France now has a date for a contest that could reshape the country — and unsettle Europe.

The date

The election will be held in two rounds, with the first on April 18, 2027, and a runoff on May 2 if no candidate wins an outright majority, which a crowded field makes all but certain, France 24 reported. The timing follows from the French constitution, which requires the first round to fall shortly before the sitting president's term expires; Macron's mandate ends in mid-May 2027.
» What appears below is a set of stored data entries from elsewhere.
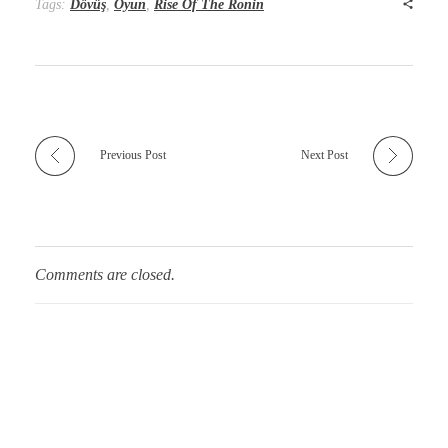
Tags:
Dövüş
,
Oyun
,
Rise Of The Ronin
Previous Post
Next Post
Comments are closed.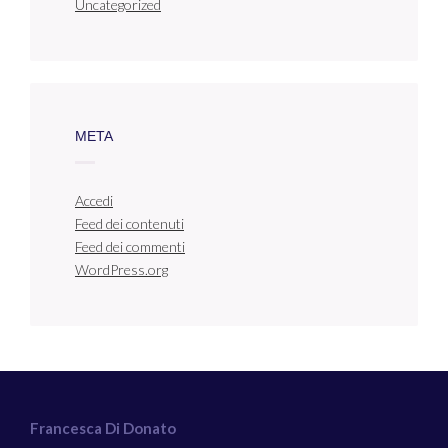
Uncategorized
META
Accedi
Feed dei contenuti
Feed dei commenti
WordPress.org
Francesca Di Donato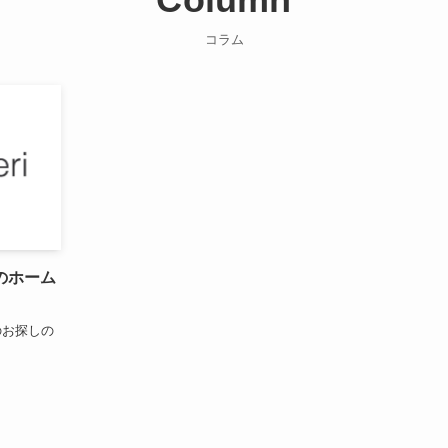
Column
コラム
のホーム
のお探しの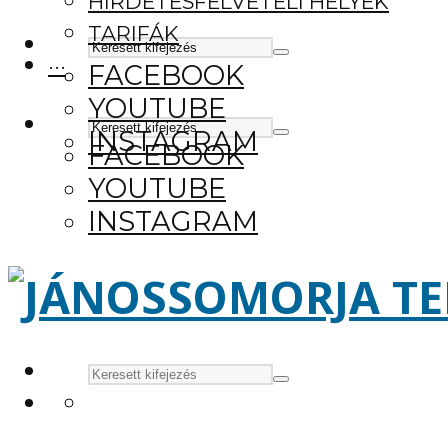
HIRDETÉSFELVÉTELI HELYEK
TARIFÁK
···
FACEBOOK
YOUTUBE
INSTAGRAM
FACEBOOK
YOUTUBE
INSTAGRAM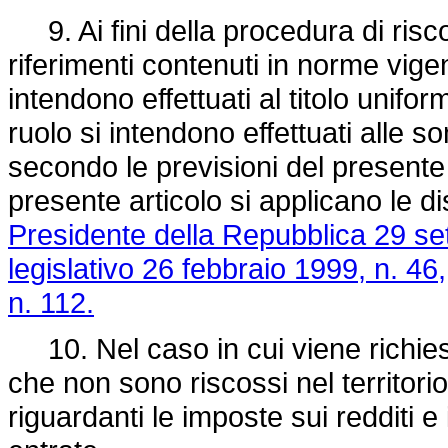
9. Ai fini della procedura di riscos
riferimenti contenuti in norme vigen
intendono effettuati al titolo unifor
ruolo si intendono effettuati alle s
secondo le previsioni del presente
presente articolo si applicano le d
Presidente della Repubblica 29 se
legislativo 26 febbraio 1999, n. 46,
n. 112.
10. Nel caso in cui viene richiesto 
che non sono riscossi nel territori
riguardanti le imposte sui redditi e 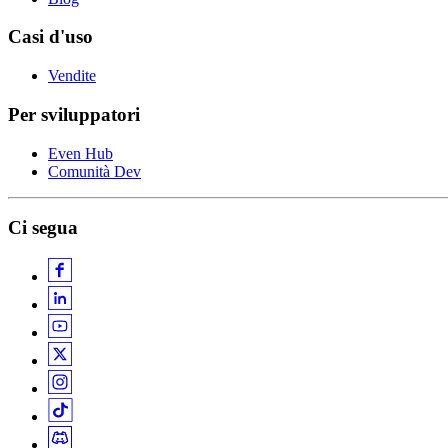
Casi d'uso
Vendite
Per sviluppatori
Even Hub
Comunità Dev
Ci segua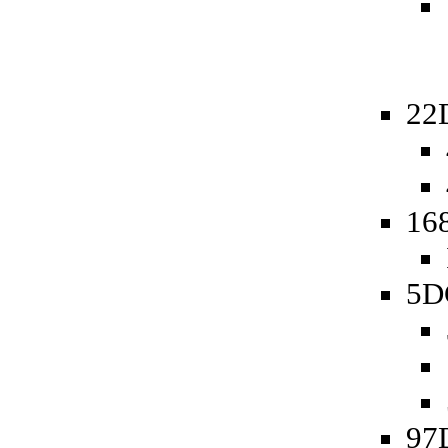
22
16
5D
97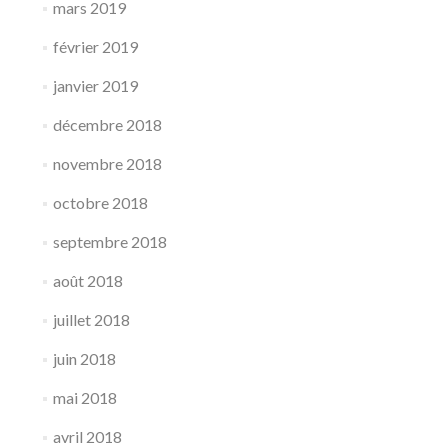
mars 2019
février 2019
janvier 2019
décembre 2018
novembre 2018
octobre 2018
septembre 2018
août 2018
juillet 2018
juin 2018
mai 2018
avril 2018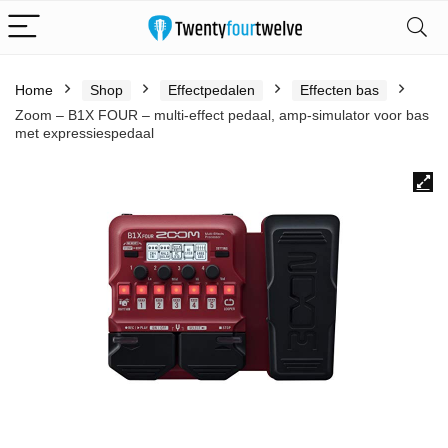
Home
Shop
Effectpedalen
Effecten bas
Zoom – B1X FOUR – multi-effect pedaal, amp-simulator voor bas
met expressiespedaal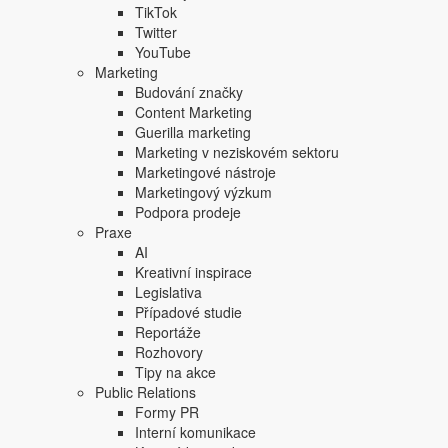
Focus Agency, s.r.o. zakázáno.
TikTok
Twitter
YouTube
Marketing
Budování značky
Content Marketing
Guerilla marketing
Marketing v neziskovém sektoru
Marketingové nástroje
Marketingový výzkum
Podpora prodeje
Praxe
AI
Kreativní inspirace
Legislativa
Případové studie
Reportáže
Rozhovory
Tipy na akce
Public Relations
Formy PR
Interní komunikace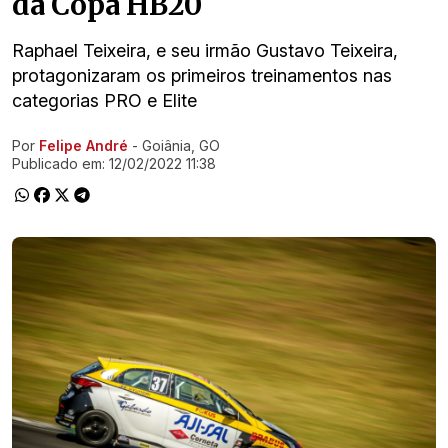
da Copa HB20
Raphael Teixeira, e seu irmão Gustavo Teixeira,
protagonizaram os primeiros treinamentos nas
categorias PRO e Elite
Por
Felipe André
- Goiânia, GO
Ir direto pra matéria
Publicado em:
12/02/2022 11:38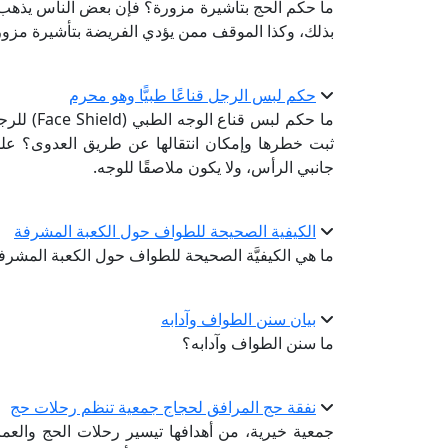
ما حكم الحج بتأشيرة مزورة؟ فإن بعض الناس يذهب 
بذلك، وكذا الموقف ممن يؤدي الفريضة بتأشيرة مزور
حكم لبس الرجل قناعًا طبيًّا وهو محرم
ما حكم لبس
ثبت خطرها وإمكان انتقالها عن طريق العدوى؟ علمًا ب
جانبي الرأس، ولا يكون ملاصقًا للوجه.
الكيفية الصحيحة للطواف حول الكعبة المشرفة
ما هي الكيفيَّة الصحيحة للطواف حول الكعبة المشرف
بيان سنن الطواف وآدابه
ما سنن الطواف وآدابه؟
نفقة حج المرافق لحجاج جمعية تنظم رحلات حج
جمعية خيرية، من أهدافها تيسير رحلات الحج والعمر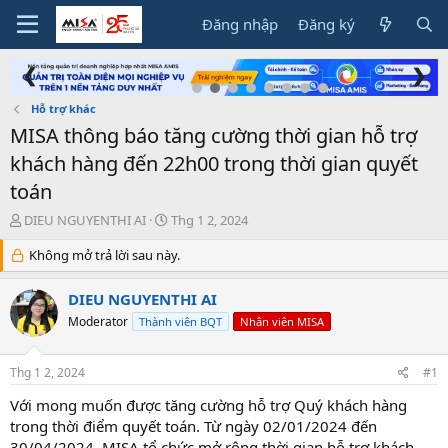
Đăng nhập
Đăng ký
❮
❯
Hỗ trợ khác
MISA thông báo tăng cường thời gian hỗ trợ
khách hàng đến 22h00 trong thời gian quyết
toán
T
N
DIEU NGUYENTHI AI
Thg 1 2, 2024
h
g
r
Không mở trả lời sau này.
à
e
y
a
g
DIEU NGUYENTHI AI
d
ử
Moderator
Thành viên BQT
Nhân viên MISA
s
i
t
a
Thg 1 2, 2024
#1
r
t
Với mong muốn được tăng cường hỗ trợ Quý khách hàng
e
trong thời điểm quyết toán. Từ ngày 02/01/2024 đến
r
30/04/2024, MISA tổ chức mở rộng thời gian hỗ trợ khách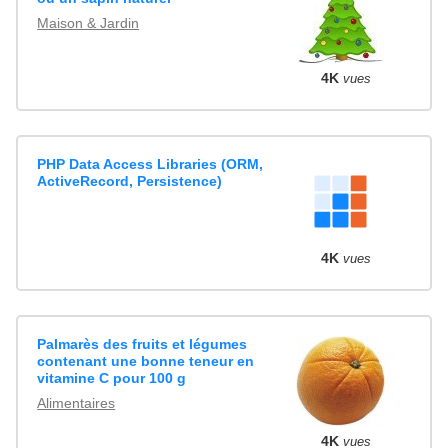
Maison & Jardin
4K
vues
PHP Data Access Libraries (ORM,
ActiveRecord, Persistence)
4K
vues
Palmarès des fruits et légumes
contenant une bonne teneur en
vitamine C pour 100 g
Alimentaires
4K
vues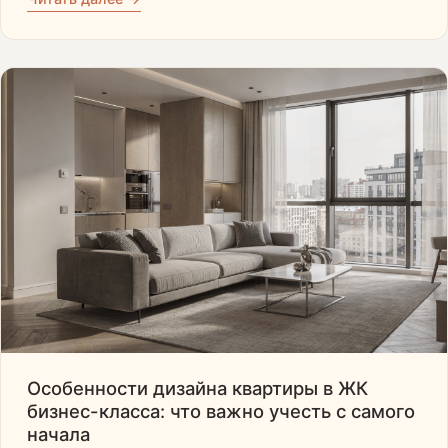
Особенности дизайна квартиры в ЖК
бизнес-класса: что важно учесть с самого
начала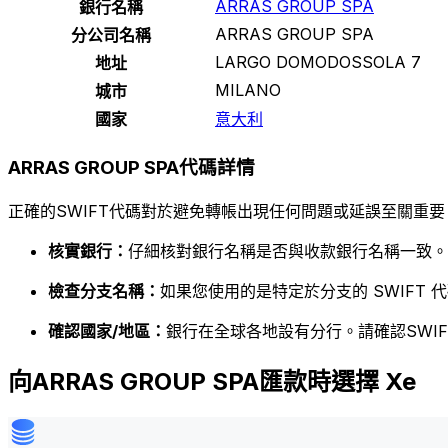
ARRAS GROUP SPA
銀行名稱
ARRAS GROUP SPA
分公司名稱
LARGO DOMODOSSOLA 7
地址
MILANO
城市
國家
意大利
ARRAS GROUP SPA代碼詳情
正確的SWIFT代碼對於避免轉帳出現任何問題或延誤至關重要
核實銀行：
仔細核對銀行名稱是否與收款銀行名稱一致。
檢查分支名稱：
如果您使用的是特定於分支的 SWIFT
確認國家/地區：
銀行在全球各地設有分行。請確認SWI
向ARRAS GROUP SPA匯款時選擇 Xe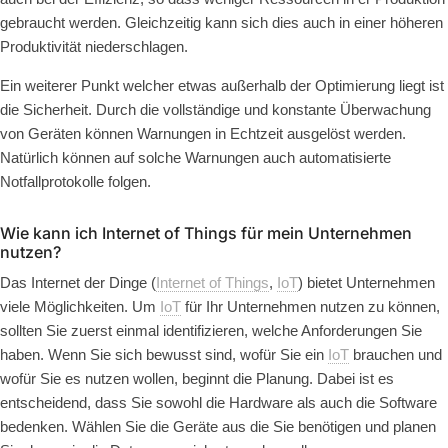
gebraucht werden. Gleichzeitig kann sich dies auch in einer höheren
Produktivität niederschlagen.
Ein weiterer Punkt welcher etwas außerhalb der Optimierung liegt ist
die Sicherheit. Durch die vollständige und konstante Überwachung
von Geräten können Warnungen in Echtzeit ausgelöst werden.
Natürlich können auf solche Warnungen auch automatisierte
Notfallprotokolle folgen.
Wie kann ich Internet of Things für mein Unternehmen
nutzen?
Das Internet der Dinge (
Internet of Things
,
IoT
) bietet Unternehmen
viele Möglichkeiten. Um
IoT
für Ihr Unternehmen nutzen zu können,
sollten Sie zuerst einmal identifizieren, welche Anforderungen Sie
haben. Wenn Sie sich bewusst sind, wofür Sie ein
IoT
brauchen und
wofür Sie es nutzen wollen, beginnt die Planung. Dabei ist es
entscheidend, dass Sie sowohl die Hardware als auch die Software
bedenken. Wählen Sie die Geräte aus die Sie benötigen und planen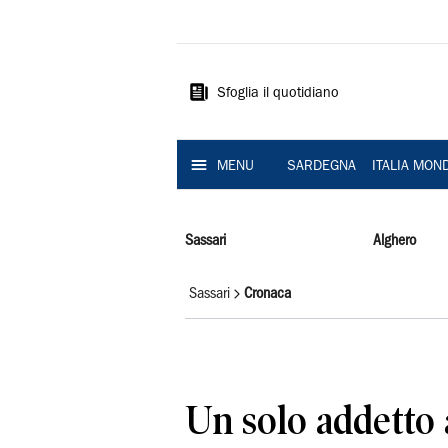
La
Nuova
Sardegna
Sfoglia il quotidiano
MENU
SARDEGNA
ITALIA MON
Sassari
Alghero
Sassari
Cronaca
Un solo addetto a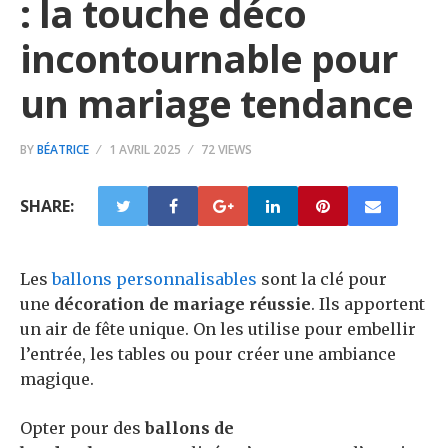
: la touche déco
incontournable pour
un mariage tendance
BY
BÉATRICE
1 AVRIL 2025
72 VIEWS
SHARE:
Les
ballons personnalisables
sont la clé pour
une
décoration de mariage réussie
. Ils apportent
un air de fête unique. On les utilise pour embellir
l’entrée, les tables ou pour créer une ambiance
magique.
Opter pour des
ballons de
Why Macron isn't on the ballot

Macron, first elected in 2017 and reelected in 2022, cannot run again: France bars a president from serving more than two consecutive terms. He has said he intends to serve out his mandate, but his authority has been diminished since his centrist alliance lost its majority in the National Assembly in 2024, leaving France through a churn of governments and an unstable parliament.

The field

The race's biggest unknown is the far right. Marine Le Pen, the longtime National Rally leader and three-time candidate, was convicted of embezzlement of European Parliament funds in 2025 and barred from holding office, a ruling she is appealing; her eligibility to run in 2027 hinges on that appeal. In the meantime the party has put forward her 29-year-old protégé, Jordan Bardella, who leads early polls with roughly a third of first-round support. The rest of the field is unusually crowded: the former prime minister Édouard Philippe has declared and polls second; the interior minister Bruno Retailleau carries the traditional right; Macron's camp looks to former prime minister Gabriel Attal; and on the left, the veteran Jean-Luc Mélenchon is running again while Socialists, Greens and others weigh a unity candidate.

The stakes

The vote arrives at a fragile moment. France has cycled through prime ministers since 2024 with no bloc commanding a majority, and a victory by the National Rally — which has never held the presidency — would be a historic turn with ripple effects across the European Union, where France anchors the bloc alongside Germany. The first round is almost certain to send two candidates to a runoff; with Le Pen's eligibility unresolved and Bardella still building a national profile, the shape of that final contest remains genuinely open. Under French rules, candidates must still gather 500 sponsoring signatures from elected officials to qualify — a filter that will narrow the field in the months ahead.